Monthly Archives: February 2013

8×13 = 104

How do I know this?  It’s a picture I was asked to tack to a spot in my mind over and over until it stuck.  Now that three digit number lives on a skinny black platform right above 117 and right below 91.  If I had learned my 7’s 8’s and 9’s  this way, who knows where I’d be now?

9 Lines

I never got past my sixes in multiplication.  I couldn’t bear the tedium.  I had a way of counting on my fingers by pressing them imperceptibly against my scalp as I crouched over my work.  I was an excellent student, but secretly a math dum-dum. The thing with math skills is that if you’re reasonably competent in other areas, you can slide by with various crutches  – until you can’t.  For me, that point was freshman algebra, when math finally became interesting and I began failing.  I loved the introduction of letters, the symmetry of equations, the process of simplifying.  I understood the concepts but I got too many details wrong.  Since I didn’t know in my bones what 6 times 8 was, I couldn’t recognize when my calculations were going awry.  Jacob, always my equal in school shot past me to Physics and pre-Calculus.  I skipped off to France.

Not “getting” math didn’t ruin my chances for higher education. Writing got me through what I needed.  Also, our culture seems to expect most kids to do poorly in math, especially the girls.  But my math handicap did neatly remove the possibility of pursuing anything outside the arts.  I bring my own experience up only to highlight the conflict in our culture and the absence of a strategy in our educational system.  Certainly our standards have been raised since I went to an infamously failing public school system thirty years ago.  But the strategies for meeting those standards are missing.  Especially when it comes to math.

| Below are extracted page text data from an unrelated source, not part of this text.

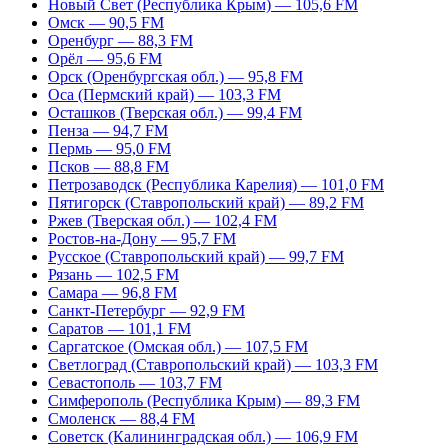
Новый Свет (Республика Крым) — 105,6 FM
Омск — 90,5 FM
Оренбург — 88,3 FM
Орёл — 95,6 FM
Орск (Оренбургская обл.) — 95,8 FM
Оса (Пермский край) — 103,3 FM
Осташков (Тверская обл.) — 99,4 FM
Пенза — 94,7 FM
Пермь — 95,0 FM
Псков — 88,8 FM
Петрозаводск (Республика Карелия) — 101,0 FM
Пятигорск (Ставропольский край) — 89,2 FM
Ржев (Тверская обл.) — 102,4 FM
Ростов-на-Дону — 95,7 FM
Русское (Ставропольский край) — 99,7 FM
Рязань — 102,5 FM
Самара — 96,8 FM
Санкт-Петербург — 92,9 FM
Саратов — 101,1 FM
Саргатское (Омская обл.) — 107,5 FM
Светлоград (Ставропольский край) — 103,3 FM
Севастополь — 103,7 FM
Симферополь (Республика Крым) — 89,3 FM
Смоленск — 88,4 FM
Советск (Калининградская обл.) — 106,9 FM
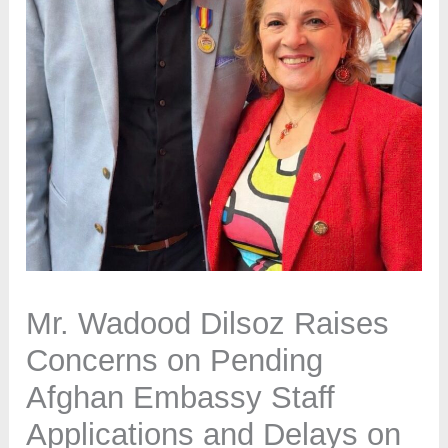
Mr. Wadood Dilsoz Raises
Concerns on Pending
Afghan Embassy Staff
Applications and Delays on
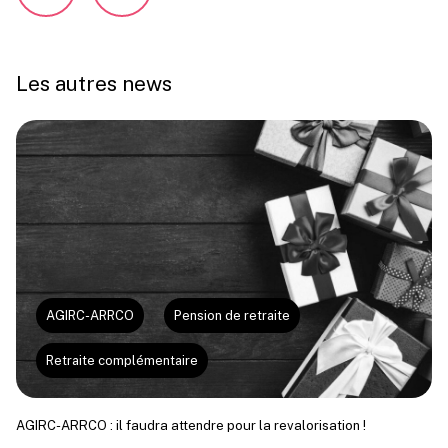
Les autres news
AGIRC-ARRCO
Pension de retraite
Retraite complémentaire
AGIRC-ARRCO : il faudra attendre pour la revalorisation !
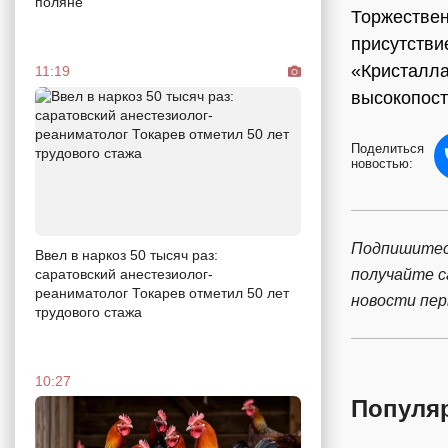
поляне
Торжествен
присутстви
«Кристалла
11:19
высокопост
Поделиться
новостью:
Подпишитес
Ввел в наркоз 50 тысяч раз:
получайте 
саратовский анестезиолог-
реаниматолог Токарев отметил 50 лет
новости пе
трудового стажа
10:27
Популя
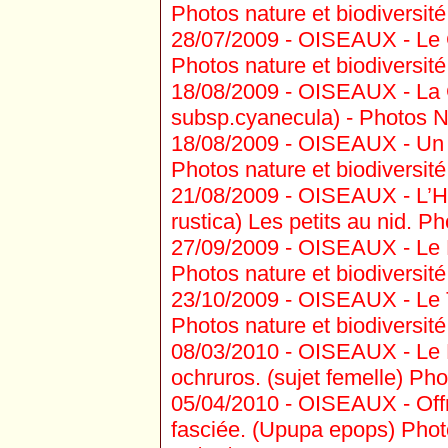
Photos nature et biodiversité
28/07/2009 -
OISEAUX - Le 
Photos nature et biodiversité
18/08/2009 -
OISEAUX - La G
subsp.cyanecula) - Photos N
18/08/2009 -
OISEAUX - Un M
Photos nature et biodiversité
21/08/2009 -
OISEAUX - L’Hi
rustica) Les petits au nid. Ph
27/09/2009 -
OISEAUX - Le F
Photos nature et biodiversité
23/10/2009 -
OISEAUX - Le Ta
Photos nature et biodiversité
08/03/2010 -
OISEAUX - Le 
ochruros. (sujet femelle) Pho
05/04/2010 -
OISEAUX - Offr
fasciée. (Upupa epops) Photo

As every parent of a third grader knows, though the teaching of concepts happens at school, the sweat and struggle involved in memorizing the multiplication facts is left to the parents.  And last I checked, we are not the most qualified bunch of number drillers.

I tried everything with my son: flashcards (store-bought and handmade), beans, songs, dances, games, bribes, star charts, computer programs, verbal drilling, all resulting in good old fashioned sighs of disappointment and frustration.  I was grasping and failing.  By third grade we knew our son had a learning disability, further complicating matters.  His processing is slower than typical kids, his working memory is challenged, but otherwise we don’t have a “diagnosis” of his difficulty.  And it’s not like he was left to his own devices.  His teacher had him pulled out for one on one instruction in math since the class was on entirely different material.  His tutor was devoted, creative, resourceful.  But after a year of this attentive instruction, he was stuck in a loop of forgetting.  He’s in the fifth grade still doing 2nd grade work.

I began to ask what, beyond re-mediating, could be done for his math?  What is out there to help kids who don’t get numbers?  I asked every therapist, teacher, and special education person I could find.  No one had an answer, beyond IXL or Khan Academy (yes, I know of these) How we learn math, it turns out, is little understood.  In a follow-up meeting with the head of special education curriculum for our district, I was told “Math just hasn’t been a priority in the past ten years.”

Returning to the image in my brain of a house with nine rooms where 13, 26, 39, 52, 65, 78, 91, 104, 117 live, I have found the answer.  David Berg, Ed. has developed powerful math pedagogy that has the potential to reach every kind of math learner.  Instead of creating a curriculum, he started the Making Math Real Institute where he and Michael Curry, his associate director, teach teachers, resource specialists, and thankfully, parents, how to teach math.  The strategy I learned for memorizing times facts is just one aspect of the program, but an important one, called “Nine Lines.”  As with every part of Making Math Real, it’s based on sound cognitive neuroscience research about brain functioning.  It reminds me of the “Memory Palace” technique used in Ancient Greece.  I will not attempt to address the science of Making Math Real in this post, but essentially, Nine Lines optimizes our ability to “image” information in a specific location.

I tried out the technique on my two daughters, both pretty typical learners, and they got it.  Now my fourth grade daughter asks for more every few days as she ratchets through her times facts.  She feels empowered, she tells me.  She’s learned a way to remember.  Then I tried it on my son.  He made more mistakes than the girls did, but he too found the images of the numbers were fixed where we had tacked them in his brain.  Most importantly, he enjoyed the exercise.  He felt smart in a way he rarely does.

The different brain (disabled, slow, fast, injured, genius) is a good place to learn about the typical brain.  I have learned so much more about my typical self and my typical kids from the therapists, special ed teachers who have worked with our special needs son.  Because, of course, none of us fit quite perfectly into the system.  I have found something that is going to give my son the best chance of re-joining his classroom by middle school and doing what he wants in life.  And I am confident this approach will give my daughters a different outlook on their own intelligence as well.  Face it, math skills are at the root of what we all call, “smartness.”  And our country ranks 25th in the world for math.  Arne Duncan should know David Berg.